- Opening Delimiter -

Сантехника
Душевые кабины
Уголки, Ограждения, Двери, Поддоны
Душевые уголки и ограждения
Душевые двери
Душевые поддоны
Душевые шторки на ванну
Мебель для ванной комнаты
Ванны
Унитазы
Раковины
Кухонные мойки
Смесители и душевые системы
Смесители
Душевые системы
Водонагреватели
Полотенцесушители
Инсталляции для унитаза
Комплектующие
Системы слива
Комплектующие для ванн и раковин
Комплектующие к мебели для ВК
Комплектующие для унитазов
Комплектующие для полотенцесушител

- Closing Delimiter -

* **Problem description**
Search the data above for the string "Комплектующие". Report every line where it is found.

* **Your solution**
Комплектующие
Комплектующие для ванн и раковин
Комплектующие к мебели для ВК
Комплектующие для унитазов
Комплектующие для полотенцесушител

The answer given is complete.